■ Dataset entries ■
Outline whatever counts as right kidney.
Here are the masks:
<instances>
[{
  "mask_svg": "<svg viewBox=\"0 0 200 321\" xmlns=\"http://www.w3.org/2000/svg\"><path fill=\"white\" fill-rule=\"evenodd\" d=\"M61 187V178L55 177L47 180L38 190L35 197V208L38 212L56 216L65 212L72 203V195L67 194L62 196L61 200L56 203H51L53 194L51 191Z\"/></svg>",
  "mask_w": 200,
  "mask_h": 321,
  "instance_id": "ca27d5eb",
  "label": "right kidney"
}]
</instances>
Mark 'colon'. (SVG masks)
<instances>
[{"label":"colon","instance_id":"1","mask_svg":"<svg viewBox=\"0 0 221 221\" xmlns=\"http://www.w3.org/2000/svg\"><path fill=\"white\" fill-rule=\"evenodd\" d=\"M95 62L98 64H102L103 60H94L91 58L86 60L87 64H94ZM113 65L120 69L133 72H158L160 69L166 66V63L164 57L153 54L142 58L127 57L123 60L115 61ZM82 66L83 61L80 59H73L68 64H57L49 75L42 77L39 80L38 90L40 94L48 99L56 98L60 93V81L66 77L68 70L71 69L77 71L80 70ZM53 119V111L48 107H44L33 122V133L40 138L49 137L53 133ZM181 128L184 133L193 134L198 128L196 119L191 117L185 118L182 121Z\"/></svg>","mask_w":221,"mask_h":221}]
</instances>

...

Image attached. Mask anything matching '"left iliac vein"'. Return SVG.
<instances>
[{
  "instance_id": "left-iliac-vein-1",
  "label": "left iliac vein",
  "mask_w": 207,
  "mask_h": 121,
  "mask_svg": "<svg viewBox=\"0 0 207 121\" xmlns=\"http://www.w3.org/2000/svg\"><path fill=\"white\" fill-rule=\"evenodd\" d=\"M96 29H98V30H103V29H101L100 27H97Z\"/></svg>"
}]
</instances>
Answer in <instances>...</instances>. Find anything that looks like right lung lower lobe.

---

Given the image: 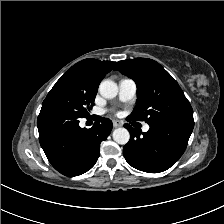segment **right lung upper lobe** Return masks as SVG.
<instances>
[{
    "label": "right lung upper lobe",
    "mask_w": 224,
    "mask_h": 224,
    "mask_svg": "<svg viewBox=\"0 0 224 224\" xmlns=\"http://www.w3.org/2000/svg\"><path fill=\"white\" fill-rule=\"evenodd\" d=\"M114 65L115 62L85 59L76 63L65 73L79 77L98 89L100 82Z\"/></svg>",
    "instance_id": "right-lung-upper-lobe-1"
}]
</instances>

■ Task objective ■
Reproduce the lines of the entries above from the one with "Image attached. Mask" to the one with "Answer in <instances>...</instances>.", both included, exactly and without any other line.

■ Output for this task ■
Image attached. Mask anything matching '"left iliac vein"'. Return SVG.
<instances>
[{
  "instance_id": "left-iliac-vein-1",
  "label": "left iliac vein",
  "mask_w": 207,
  "mask_h": 121,
  "mask_svg": "<svg viewBox=\"0 0 207 121\" xmlns=\"http://www.w3.org/2000/svg\"><path fill=\"white\" fill-rule=\"evenodd\" d=\"M96 29H98V30H103V29H101L100 27H97Z\"/></svg>"
}]
</instances>
Answer in <instances>...</instances>. Find anything that looks like right lung lower lobe.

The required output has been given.